Stored items from a collection
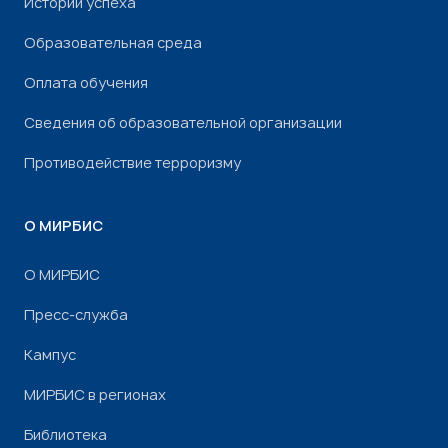
Истории успеха
Образовательная среда
Оплата обучения
Сведения об образовательной организации
Противодействие терроризму
О МИРБИС
О МИРБИС
Пресс-служба
Кампус
МИРБИС в регионах
Библиотека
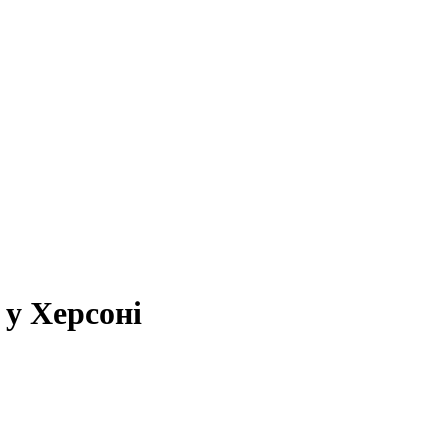
 у Херсоні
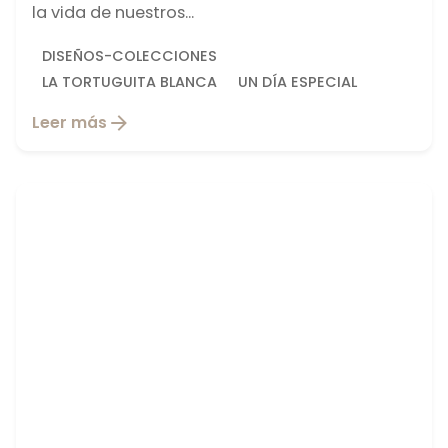
la vida de nuestros...
DISEÑOS-COLECCIONES
LA TORTUGUITA BLANCA
UN DÍA ESPECIAL
Leer más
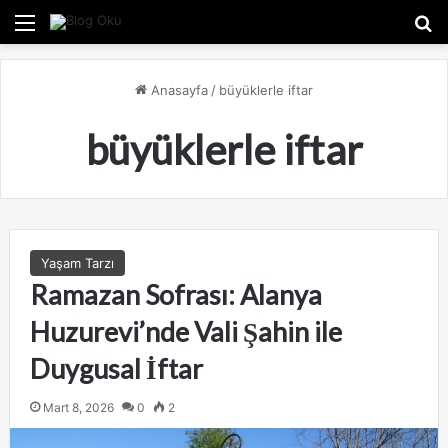
Menü
A
Anasayfa
/
büyüklerle iftar
büyüklerle iftar
Yaşam Tarzı
Ramazan Sofrası: Alanya
Huzurevi’nde Vali Şahin ile
Duygusal İftar
Mart 8, 2026
0
2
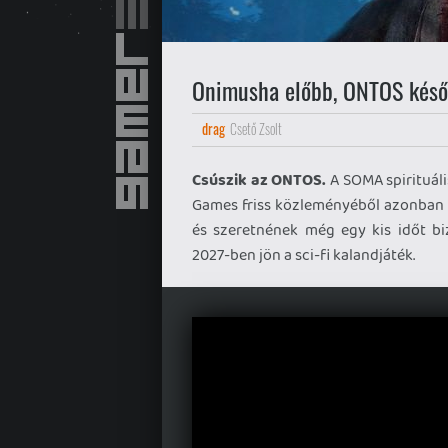
Onimusha előbb, ONTOS későb
drag
Csető Zsolt
Csúszik az ONTOS.
A SOMA spirituális
Games friss közleményéből azonban k
és szeretnének még egy kis időt bi
2027-ben jön a sci-fi kalandjáték.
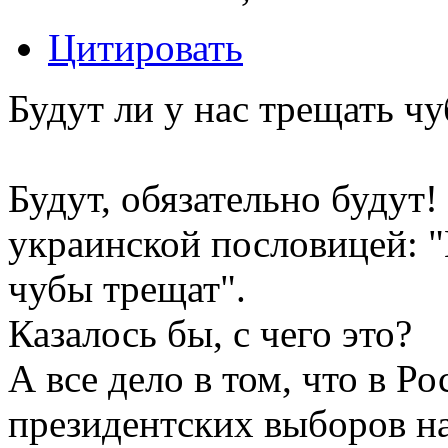
Цитировать
Будут ли у нас трещать ч
Будут, обязательно будут!
украинской пословицей: "
чубы трещат".
Казалось бы, с чего это?
А все дело в том, что в Р
президентских выборов н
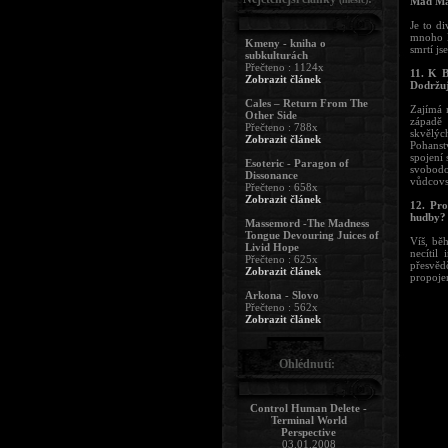
Mad Max
Je to d
mnoho l
Kmeny - kniha o
smrtí js
subkulturách
Přečteno : 1124x
11. K B
Zobrazit článek
Dodržuj
Cales – Return From The
Zajímá 
Other Side
západě 
Přečteno : 788x
skvělýc
Zobrazit článek
Pohanstv
spojení 
Esoteric - Paragon of
svobodo
Dissonance
vůdcovs
Přečteno : 658x
Zobrazit článek
12. Pro
hudby?
Massemord -The Madness
Tongue Devouring Juices of
Víš, bě
Livid Hope
necítil
Přečteno : 625x
přesvěd
Zobrazit článek
propoje
Arkona - Slovo
Přečteno : 562x
Zobrazit článek
Ohlédnutí:
Control Human Delete -
Terminal World
Perspective
03.01.2008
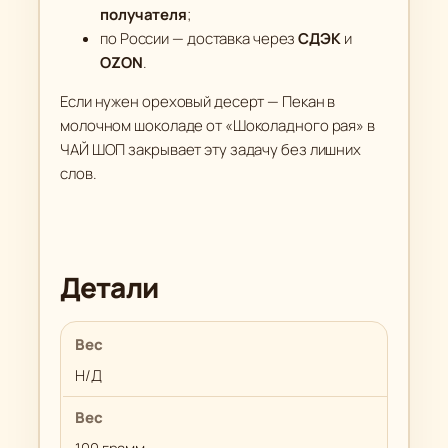
получателя
;
по России — доставка через
СДЭК
и
OZON
.
Если нужен ореховый десерт — Пекан в
молочном шоколаде от «Шоколадного рая» в
ЧАЙ ШОП закрывает эту задачу без лишних
слов.
Детали
Вес
Н/Д
Вес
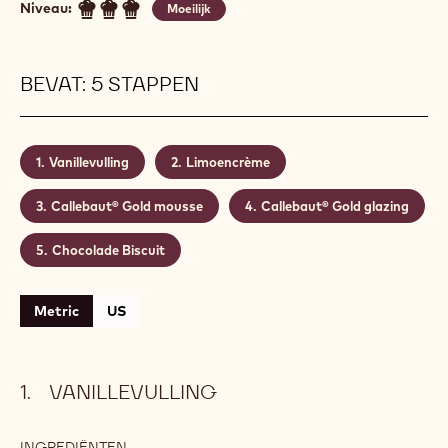
Niveau:
Moeilijk
BEVAT: 5 STAPPEN
Vanillevulling
Limoencrème
Callebaut® Gold mousse
Callebaut® Gold glazing
Chocolade Biscuit
Metric
US
VANILLEVULLING
INGREDIËNTEN
:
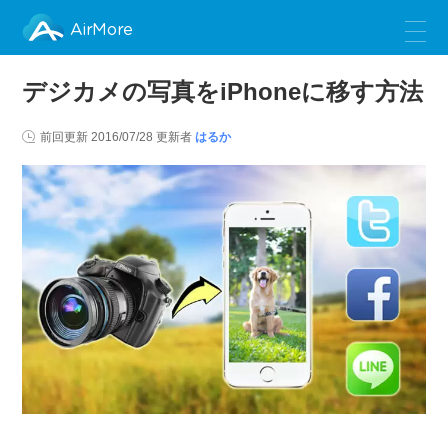
AirMore
デジカメの写真をiPhoneに移す方法
前回更新
2016/07/28
更新者
はるか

**The problem:**
Within the records above, work out on how many lines the string "Gold" appears, and give only that number.

**Response to this task:**
2